Stored data entries:
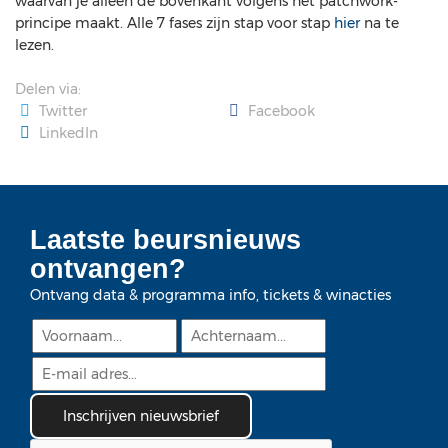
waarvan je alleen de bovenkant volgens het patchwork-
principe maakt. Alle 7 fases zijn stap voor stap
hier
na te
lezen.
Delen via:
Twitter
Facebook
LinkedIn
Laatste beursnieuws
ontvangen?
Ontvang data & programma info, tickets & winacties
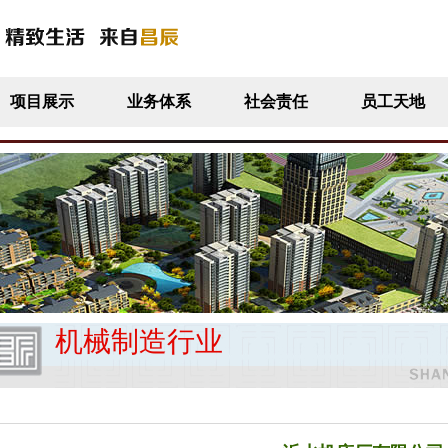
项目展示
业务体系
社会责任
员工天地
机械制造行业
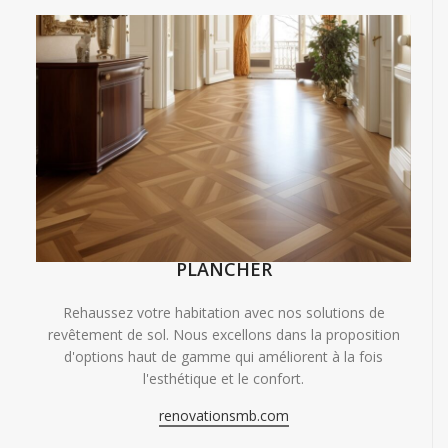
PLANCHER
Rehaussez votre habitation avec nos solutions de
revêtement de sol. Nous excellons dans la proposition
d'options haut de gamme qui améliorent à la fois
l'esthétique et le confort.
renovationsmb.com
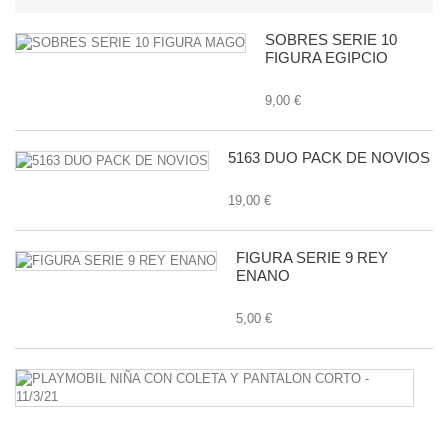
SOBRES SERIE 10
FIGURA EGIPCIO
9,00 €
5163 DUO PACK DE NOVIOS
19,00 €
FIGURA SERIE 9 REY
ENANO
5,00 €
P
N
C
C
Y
* * *
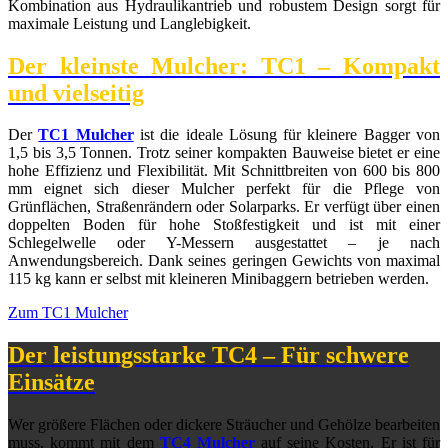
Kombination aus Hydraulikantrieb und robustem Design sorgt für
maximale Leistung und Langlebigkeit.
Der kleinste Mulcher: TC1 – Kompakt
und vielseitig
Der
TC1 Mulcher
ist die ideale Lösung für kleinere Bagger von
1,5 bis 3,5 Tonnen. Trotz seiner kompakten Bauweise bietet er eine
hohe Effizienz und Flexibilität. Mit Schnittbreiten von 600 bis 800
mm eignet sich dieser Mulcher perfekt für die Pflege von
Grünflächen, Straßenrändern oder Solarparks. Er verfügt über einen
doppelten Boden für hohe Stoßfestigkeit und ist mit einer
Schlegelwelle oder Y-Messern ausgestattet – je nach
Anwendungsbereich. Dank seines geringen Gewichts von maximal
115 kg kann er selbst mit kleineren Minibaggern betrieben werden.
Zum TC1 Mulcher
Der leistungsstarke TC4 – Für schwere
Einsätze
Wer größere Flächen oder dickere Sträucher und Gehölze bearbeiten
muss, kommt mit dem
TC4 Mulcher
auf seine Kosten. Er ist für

= EXERCISE OBJECTIVE =
Starting at the line above that has "waarvan je alleen" and ending at the line that has "revêtement de sol.", copy each line exactly, leaving the pictures out and adding nothing.

= SOLUTION BELOW =
waarvan je alleen de bovenkant volgens het patchwork-
principe maakt. Alle 7 fases zijn stap voor stap
hier
na te
lezen.
Delen via:
Twitter
Facebook
LinkedIn
Laatste beursnieuws
ontvangen?
Ontvang data & programma info, tickets & winacties
项目展示
业务体系
社会责任
员工天地
机械制造行业
PLANCHER
Rehaussez votre habitation avec nos solutions de
revêtement de sol. Nous excellons dans la proposition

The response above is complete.